[Page-level text extractions]
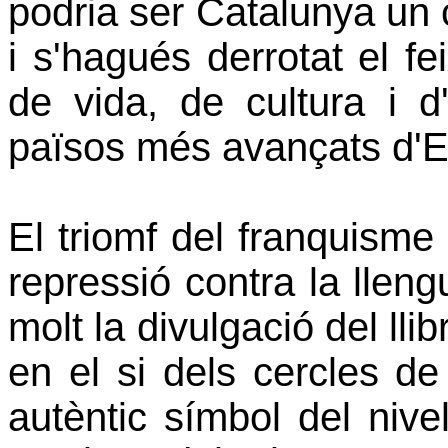
podria ser Catalunya un 
i s'hagués derrotat el f
de vida, de cultura i d
països més avançats d'E
El triomf del franquisme
repressió contra la llengu
molt la divulgació del lli
en el si dels cercles de 
autèntic símbol del nivell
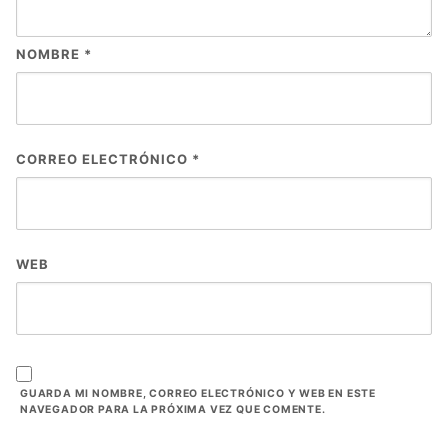
NOMBRE
*
CORREO ELECTRÓNICO
*
WEB
GUARDA MI NOMBRE, CORREO ELECTRÓNICO Y WEB EN ESTE
NAVEGADOR PARA LA PRÓXIMA VEZ QUE COMENTE.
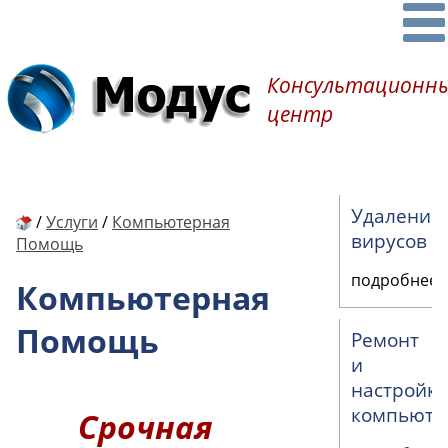
Консультационн
центр
Удаление
/
Услуги
/
Компьютерная
вирусов
Помощь
подробнее
Компьютерная
Помощь
Ремонт
и
настройк
компьюте
Срочная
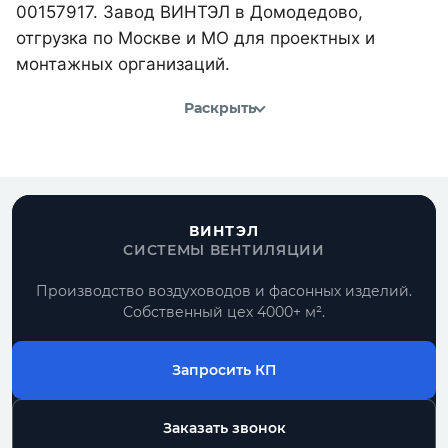
00157917. Завод ВИНТЭЛ в Домодедово,
отгрузка по Москве и МО для проектных и
монтажных организаций.
Раскрыть
ВИНТЭЛ
СИСТЕМЫ ВЕНТИЛЯЦИИ
Производство воздуховодов и фасонных изделий.
Собственный цех 4000+ м².
Запросить КП
Заказать звонок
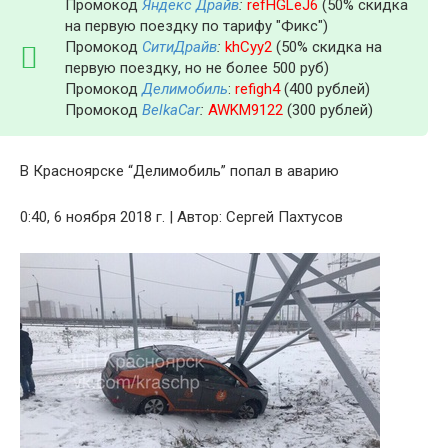
Промокод
Яндекс Драйв
:
refHGLeJ6
(50% скидка
на первую поездку по тарифу "Фикс")
Промокод
СитиДрайв
:
khCyy2
(50% скидка на
первую поездку, но не более 500 руб)
Промокод
Делимобиль
:
refigh4
(400 рублей)
Промокод
BelkaCar
:
AWKM9122
(300 рублей)
В Красноярске “Делимобиль” попал в аварию
0:40, 6 ноября 2018 г. | Автор: Сергей Пахтусов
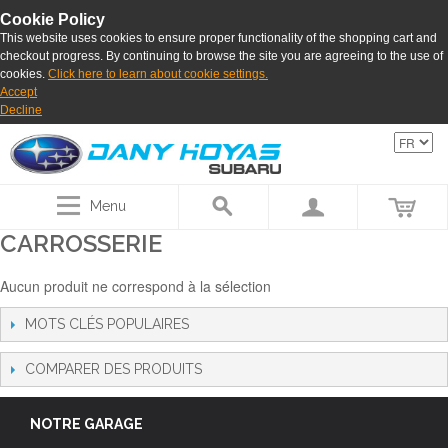
Cookie Policy
This website uses cookies to ensure proper functionality of the shopping cart and
checkout progress. By continuing to browse the site you are agreeing to the use of
cookies.
Click here to learn about cookie settings.
Accept
Decline
Menu
CARROSSERIE
Aucun produit ne correspond à la sélection
MOTS CLÉS POPULAIRES
COMPARER DES PRODUITS
NOTRE GARAGE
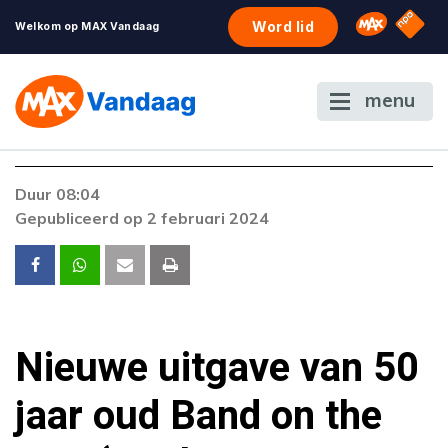
NPO S
Omroep 
Word lid
Welkom op MAX Vandaag
menu
Foutcode 403
Duur 08:04
De gewenste stream is op dit moment niet
Gepubliceerd op 2 februari 2024
beschikbaar. Als het probleem zich blijft
voordoen, neem dan contact op met onze
klantenservice.
Nieuwe uitgave van 50
jaar oud Band on the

• _Task item_
In your copy, repeat the records above exactly and include no images.

• _Written solution_
podria ser Catalunya un 
i s'hagués derrotat el f
de vida, de cultura i d
països més avançats d'E
El triomf del franquisme
repressió contra la llengu
molt la divulgació del lli
en el si dels cercles de 
autèntic símbol del nivell
NOMBRE
*
CORREO ELECTRÓNICO
*
WEB
GUARDA MI NOMBRE, CORREO ELECTRÓNICO Y WEB EN ESTE
NAVEGADOR PARA LA PRÓXIMA VEZ QUE COMENTE.
Консультационн
центр
Удаление
/
Услуги
/
Компьютерная
вирусов
Помощь
подробнее
Компьютерная
Помощь
Ремонт
и
настройк
компьюте
Срочная
00157917. Завод ВИНТЭЛ в Домодедово,
отгрузка по Москве и МО для проектных и
монтажных организаций.
Раскрыть
ВИНТЭЛ
СИСТЕМЫ ВЕНТИЛЯЦИИ
Производство воздуховодов и фасонных изделий.
Собственный цех 4000+ м².
Запросить КП
Заказать звонок
Промокод
Яндекс Драйв
:
refHGLeJ6
(50% скидка
на первую поездку по тарифу "Фикс")
Промокод
СитиДрайв
:
khCyy2
(50% скидка на
первую поездку, но не более 500 руб)
Промокод
Делимобиль
:
refigh4
(400 рублей)
Промокод
BelkaCar
:
AWKM9122
(300 рублей)
В Красноярске “Делимобиль” попал в аварию
0:40, 6 ноября 2018 г. | Автор: Сергей Пахтусов
Cookie Policy
This website uses cookies to ensure proper functionality of the shopping cart and
checkout progress. By continuing to browse the site you are agreeing to the use of
cookies.
Click here to learn about cookie settings.
Accept
Decline
Menu
CARROSSERIE
Aucun produit ne correspond à la sélection
MOTS CLÉS POPULAIRES
COMPARER DES PRODUITS
NOTRE GARAGE
NPO S
Omroep 
Word lid
Welkom op MAX Vandaag
menu
Foutcode 403
Duur 08:04
De gewenste stream is op dit moment niet
Gepubliceerd op 2 februari 2024
beschikbaar. Als het probleem zich blijft
voordoen, neem dan contact op met onze
klantenservice.
Nieuwe uitgave van 50
jaar oud Band on the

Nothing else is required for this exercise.